# Snowdrift farms



## dvm-mommy (Feb 5, 2009)

Anyone have experience with their FO's? 
I bought lye from them..is there a cheaper source? Which , BTW- they are having 20% off their lye for May...

http://www.snowdriftfarm.com/dry.html


----------



## Amanda Lee (Aug 20, 2008)

Sorry I have never bought from them. 

Call local pool supplie places, chemical supplies or janitorial suppliers. Ask for Caustic Soda. Make sure it is at least 97% pure or your soap will not set up right. 
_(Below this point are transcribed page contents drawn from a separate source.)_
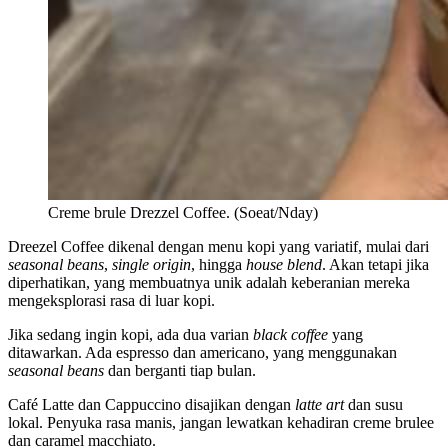
Creme brule Drezzel Coffee. (Soeat/Nday)
Dreezel Coffee dikenal dengan menu kopi yang variatif, mulai dari
seasonal beans
,
single origin
, hingga
house blend
. Akan tetapi jika
diperhatikan, yang membuatnya unik adalah keberanian mereka
mengeksplorasi rasa di luar kopi.
Jika sedang ingin kopi, ada dua varian
black coffee
yang
ditawarkan. Ada espresso dan americano, yang menggunakan
seasonal beans
dan berganti tiap bulan.
Café Latte dan Cappuccino disajikan dengan
latte art
dan susu
lokal. Penyuka rasa manis, jangan lewatkan kehadiran creme brulee
dan caramel macchiato.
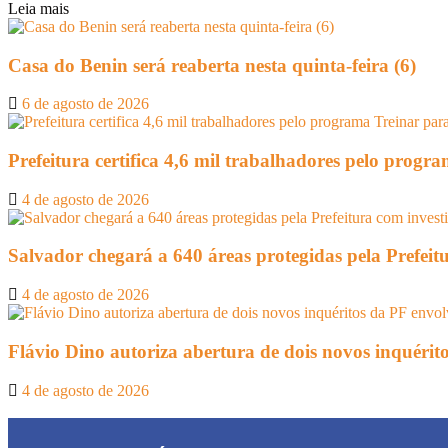
Leia mais
Casa do Benin será reaberta nesta quinta-feira (6)
6 de agosto de 2026
Prefeitura certifica 4,6 mil trabalhadores pelo prog
4 de agosto de 2026
Salvador chegará a 640 áreas protegidas pela Prefeit
4 de agosto de 2026
Flávio Dino autoriza abertura de dois novos inquéri
4 de agosto de 2026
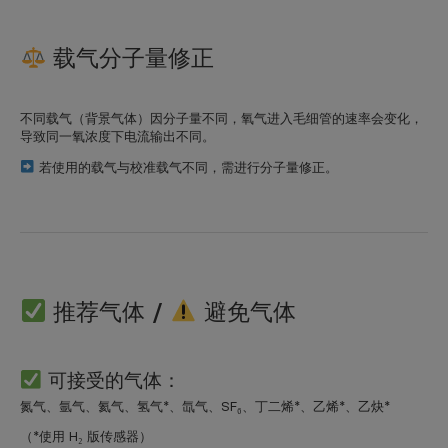
载气分子量修正
不同载气（背景气体）因分子量不同，氧气进入毛细管的速率会变化，
导致同一氧浓度下电流输出不同。
若使用的载气与校准载气不同，需进行分子量修正。
推荐气体 /
避免气体
可接受的气体：
氮气、氩气、氦气、氢气*、氙气、SF₆、丁二烯*、乙烯*、乙炔*
（*使用 H₂ 版传感器）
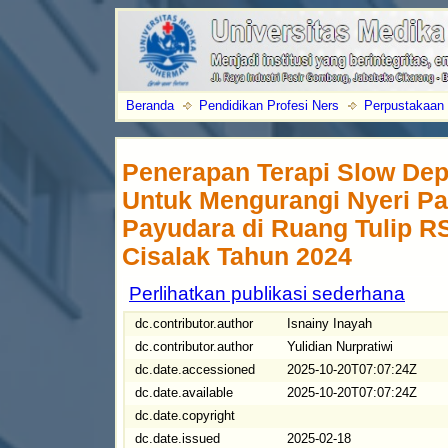
Beranda
Pendidikan Profesi Ners
Perpustakaan
Penerapan Terapi Slow Dep
Untuk Mengurangi Nyeri P
Payudara di Ruang Tulip R
Cisalak Tahun 2024
Perlihatkan publikasi sederhana
dc.contributor.author
Isnainy Inayah
dc.contributor.author
Yulidian Nurpratiwi
dc.date.accessioned
2025-10-20T07:07:24Z
dc.date.available
2025-10-20T07:07:24Z
dc.date.copyright
dc.date.issued
2025-02-18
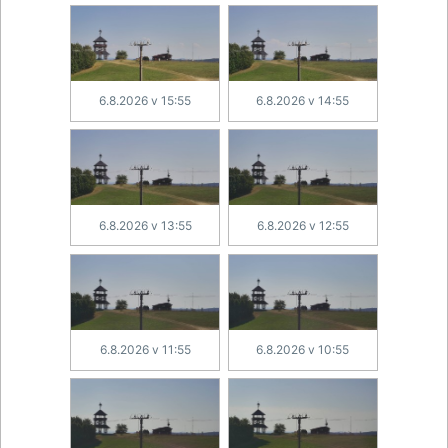
6.8.2026 v 15:55
6.8.2026 v 14:55
6.8.2026 v 13:55
6.8.2026 v 12:55
6.8.2026 v 11:55
6.8.2026 v 10:55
Try your best to find it locally b/c shipping will kill your wallet! 
I started out buying 1lbs bottles of Robric lye that I found at several local owned grocery stores. That cost $3 a bottle. 
Check hardwear stores but make sure it says 100% lye and with no metal flakes in it.
Good Luck!


----------



## Guest (May 6, 2009)

Their FO's are great, but expensive... there are many suppliers out there cheaper with great fragrances.. check the stickies on here for them.. 
Yes, you can get lye cheaper locally, but you will usually buy in large bags this way.. this is great for me, but not the family only soaper
Barb


----------



## NubianSoaps.com (Oct 26, 2007)

The reason you want 100% sodium hydroxide no matter what they call it, caustic soda, soda beads etc....is that when used in plumbing anything under 100% contains metal flakes that with liquid clogs in drain, cut up hair and grease clogs so it doesn't make soap in the pipes. You then can have metal flakes in your lye for your soap if you don't use 100% sodium hydroxide, or the impurities wanted in drain cleaners. Vicki


----------



## deJardine (Apr 29, 2009)

Ugh. I had done a lot of business prior to my last order. I waited and waited... got sever emails saying they were out of what I ordered... after over a month I called and they gave me a total run around! I was so upset - no apology was offered and the gal was quite RUDE. 

I won't ever order from them again. I have plenty of cash to spend on companies who treat their customers well than to waste time on a company who is lax in customer service.


----------



## DostThouHaveMilk (Oct 25, 2007)

http://www.naturesgardencandles.com/
Nature's Garden is in Ohio nd quite easy to work with. Their scents are nice and tey have a very good selection. Your order will arrive in a day as well since you are in Ohio. Well, mine do in any case.


----------



## Guest (May 14, 2009)

I also found Snowdrift Farms a bit difficult to work with - very slow service. However, they do have nice products.

Sara


----------